**Task details:** Copy the lines below exactly. No picture goes into the copy.

Stored records
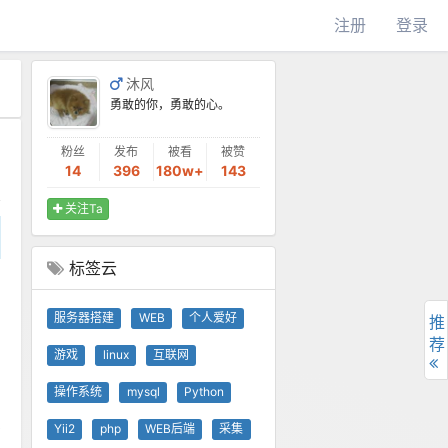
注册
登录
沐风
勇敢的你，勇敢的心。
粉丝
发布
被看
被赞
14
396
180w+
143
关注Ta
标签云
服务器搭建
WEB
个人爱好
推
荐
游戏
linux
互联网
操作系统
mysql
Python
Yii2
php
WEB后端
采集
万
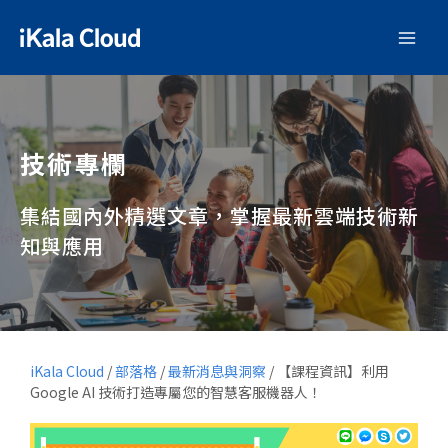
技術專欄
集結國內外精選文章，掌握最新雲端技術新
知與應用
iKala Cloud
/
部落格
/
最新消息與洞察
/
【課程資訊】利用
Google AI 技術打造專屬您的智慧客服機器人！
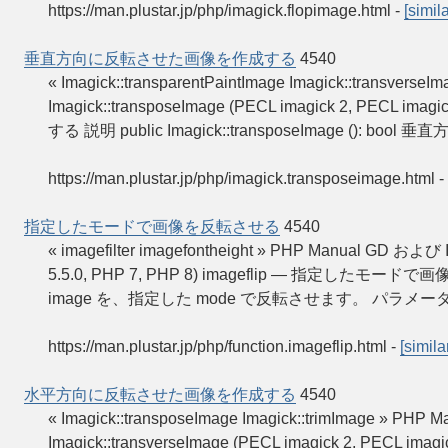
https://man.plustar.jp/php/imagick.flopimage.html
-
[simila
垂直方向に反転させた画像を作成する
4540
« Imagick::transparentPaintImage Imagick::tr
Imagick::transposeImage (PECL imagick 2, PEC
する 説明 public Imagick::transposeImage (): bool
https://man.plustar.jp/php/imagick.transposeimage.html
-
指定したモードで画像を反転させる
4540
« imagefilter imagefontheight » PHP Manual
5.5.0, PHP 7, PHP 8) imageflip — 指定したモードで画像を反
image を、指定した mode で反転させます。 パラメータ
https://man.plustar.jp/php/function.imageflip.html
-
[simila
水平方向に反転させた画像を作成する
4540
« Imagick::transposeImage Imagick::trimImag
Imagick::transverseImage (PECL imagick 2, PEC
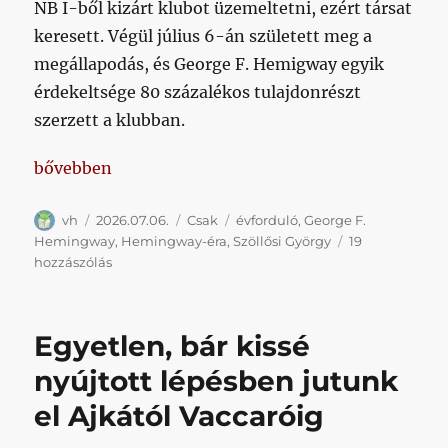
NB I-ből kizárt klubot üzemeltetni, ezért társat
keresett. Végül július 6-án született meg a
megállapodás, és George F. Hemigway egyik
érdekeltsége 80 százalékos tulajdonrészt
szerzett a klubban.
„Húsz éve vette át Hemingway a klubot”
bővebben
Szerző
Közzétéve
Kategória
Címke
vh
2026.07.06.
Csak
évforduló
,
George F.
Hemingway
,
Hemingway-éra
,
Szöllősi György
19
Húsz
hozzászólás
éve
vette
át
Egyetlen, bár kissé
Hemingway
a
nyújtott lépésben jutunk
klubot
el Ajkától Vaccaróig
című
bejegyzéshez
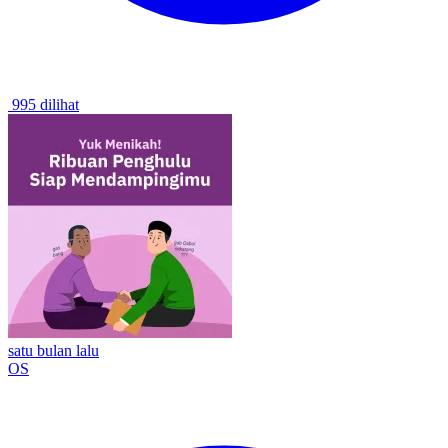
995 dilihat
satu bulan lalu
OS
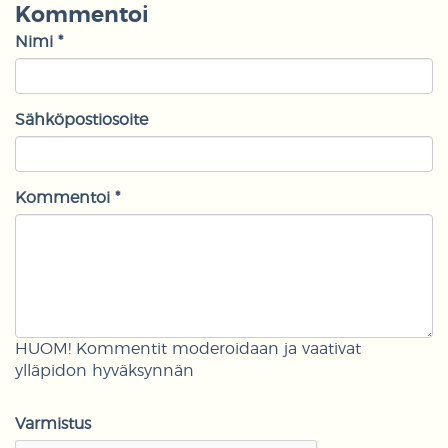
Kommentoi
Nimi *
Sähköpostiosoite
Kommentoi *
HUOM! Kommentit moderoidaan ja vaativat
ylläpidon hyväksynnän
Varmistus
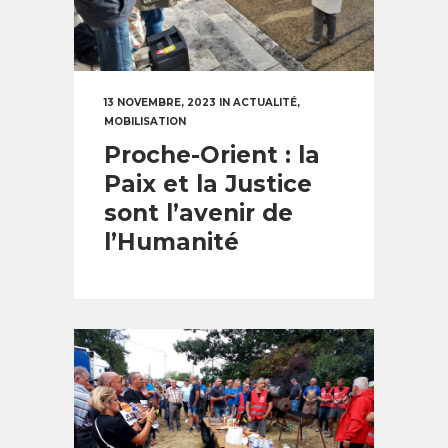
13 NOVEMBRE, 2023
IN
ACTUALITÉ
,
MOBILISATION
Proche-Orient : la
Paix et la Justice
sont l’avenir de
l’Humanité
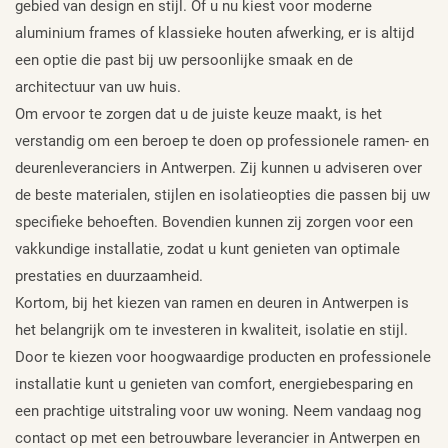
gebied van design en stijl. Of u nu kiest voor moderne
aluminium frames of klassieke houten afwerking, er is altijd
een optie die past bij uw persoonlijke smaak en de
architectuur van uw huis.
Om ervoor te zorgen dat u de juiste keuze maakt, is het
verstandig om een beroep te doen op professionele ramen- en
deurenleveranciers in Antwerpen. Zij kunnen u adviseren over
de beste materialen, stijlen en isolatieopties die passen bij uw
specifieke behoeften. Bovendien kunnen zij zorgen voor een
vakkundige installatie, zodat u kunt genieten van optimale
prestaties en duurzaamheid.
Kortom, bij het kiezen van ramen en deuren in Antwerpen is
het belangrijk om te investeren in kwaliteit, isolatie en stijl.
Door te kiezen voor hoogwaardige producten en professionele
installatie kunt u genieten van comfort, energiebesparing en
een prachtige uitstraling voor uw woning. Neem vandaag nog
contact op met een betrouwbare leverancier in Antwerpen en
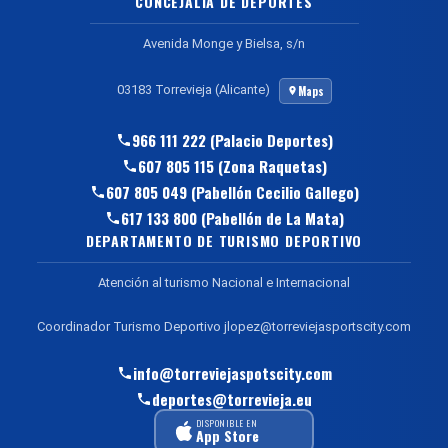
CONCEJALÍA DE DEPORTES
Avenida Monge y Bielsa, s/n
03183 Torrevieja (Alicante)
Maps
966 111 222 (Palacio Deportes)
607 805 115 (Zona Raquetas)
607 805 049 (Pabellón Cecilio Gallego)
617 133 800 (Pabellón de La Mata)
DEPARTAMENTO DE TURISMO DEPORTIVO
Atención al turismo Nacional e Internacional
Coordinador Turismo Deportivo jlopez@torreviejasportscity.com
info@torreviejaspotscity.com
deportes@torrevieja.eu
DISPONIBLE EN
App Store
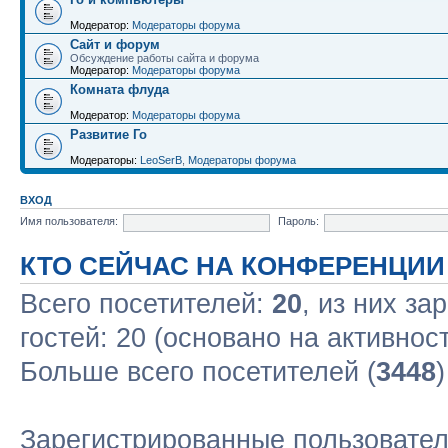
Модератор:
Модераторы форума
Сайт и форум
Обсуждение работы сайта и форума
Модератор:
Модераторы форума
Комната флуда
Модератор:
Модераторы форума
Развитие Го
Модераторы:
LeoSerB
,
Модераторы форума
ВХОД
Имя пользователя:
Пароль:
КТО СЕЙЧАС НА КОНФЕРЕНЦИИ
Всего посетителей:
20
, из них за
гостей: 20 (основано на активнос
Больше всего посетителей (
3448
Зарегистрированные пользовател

**Task response:**
注册
登录
沐风
勇敢的你，勇敢的心。
粉丝
发布
被看
被赞
14
396
180w+
143
关注Ta
标签云
服务器搭建
WEB
个人爱好
推
荐
游戏
linux
互联网
操作系统
mysql
Python
Yii2
php
WEB后端
采集
万
技術專欄
集結國內外精選文章，掌握最新雲端技術新
知與應用
iKala Cloud
/
部落格
/
最新消息與洞察
/
【課程資訊】利用
Google AI 技術打造專屬您的智慧客服機器人！
https://man.plustar.jp/php/imagick.flopimage.html
-
[simila
垂直方向に反転させた画像を作成する
4540
« Imagick::transparentPaintImage Imagick::tr
Imagick::transposeImage (PECL imagick 2, PEC
する 説明 public Imagick::transposeImage (): bool
https://man.plustar.jp/php/imagick.transposeimage.html
-
指定したモードで画像を反転させる
4540
« imagefilter imagefontheight » PHP Manual
5.5.0, PHP 7, PHP 8) imageflip — 指定したモードで画像を反
image を、指定した mode で反転させます。 パラメータ
https://man.plustar.jp/php/function.imageflip.html
-
[simila
水平方向に反転させた画像を作成する
4540
« Imagick::transposeImage Imagick::trimImag
Imagick::transverseImage (PECL imagick 2, PEC
NB I-ből kizárt klubot üzemeltetni, ezért társat
keresett. Végül július 6-án született meg a
megállapodás, és George F. Hemigway egyik
érdekeltsége 80 százalékos tulajdonrészt
szerzett a klubban.
„Húsz éve vette át Hemingway a klubot”
bővebben
Szerző
Közzétéve
Kategória
Címke
vh
2026.07.06.
Csak
évforduló
,
George F.
Hemingway
,
Hemingway-éra
,
Szöllősi György
19
Húsz
hozzászólás
éve
vette
át
Egyetlen, bár kissé
Hemingway
a
nyújtott lépésben jutunk
klubot
el Ajkától Vaccaróig
című
bejegyzéshez
995 dilihat
satu bulan lalu
OS
Kommentoi
Nimi *
Sähköpostiosoite
Kommentoi *
HUOM! Kommentit moderoidaan ja vaativat
ylläpidon hyväksynnän
Varmistus
13 NOVEMBRE, 2023
IN
ACTUALITÉ
,
MOBILISATION
Proche-Orient : la
Paix et la Justice
sont l’avenir de
l’Humanité
gebied van design en stijl. Of u nu kiest voor moderne
aluminium frames of klassieke houten afwerking, er is altijd
een optie die past bij uw persoonlijke smaak en de
architectuur van uw huis.
Om ervoor te zorgen dat u de juiste keuze maakt, is het
verstandig om een beroep te doen op professionele ramen- en
deurenleveranciers in Antwerpen. Zij kunnen u adviseren over
de beste materialen, stijlen en isolatieopties die passen bij uw
specifieke behoeften. Bovendien kunnen zij zorgen voor een
vakkundige installatie, zodat u kunt genieten van optimale
prestaties en duurzaamheid.
Kortom, bij het kiezen van ramen en deuren in Antwerpen is
het belangrijk om te investeren in kwaliteit, isolatie en stijl.
Door te kiezen voor hoogwaardige producten en professionele
installatie kunt u genieten van comfort, energiebesparing en
een prachtige uitstraling voor uw woning. Neem vandaag nog
contact op met een betrouwbare leverancier in Antwerpen en
CONCEJALÍA DE DEPORTES
Avenida Monge y Bielsa, s/n
03183 Torrevieja (Alicante)
Maps
966 111 222 (Palacio Deportes)
607 805 115 (Zona Raquetas)
607 805 049 (Pabellón Cecilio Gallego)
617 133 800 (Pabellón de La Mata)
DEPARTAMENTO DE TURISMO DEPORTIVO
Atención al turismo Nacional e Internacional
Coordinador Turismo Deportivo jlopez@torreviejasportscity.com
info@torreviejaspotscity.com
deportes@torrevieja.eu
DISPONIBLE EN
App Store
Модератор:
Модераторы форума
Сайт и форум
Обсуждение работы сайта и форума
Модератор:
Модераторы форума
Комната флуда
Модератор:
Модераторы форума
Развитие Го
Модераторы:
LeoSerB
,
Модераторы форума
ВХОД
Имя пользователя:
Пароль:
КТО СЕЙЧАС НА КОНФЕРЕНЦИИ
Всего посетителей:
20
, из них за
гостей: 20 (основано на активнос
Больше всего посетителей (
3448
Зарегистрированные пользовател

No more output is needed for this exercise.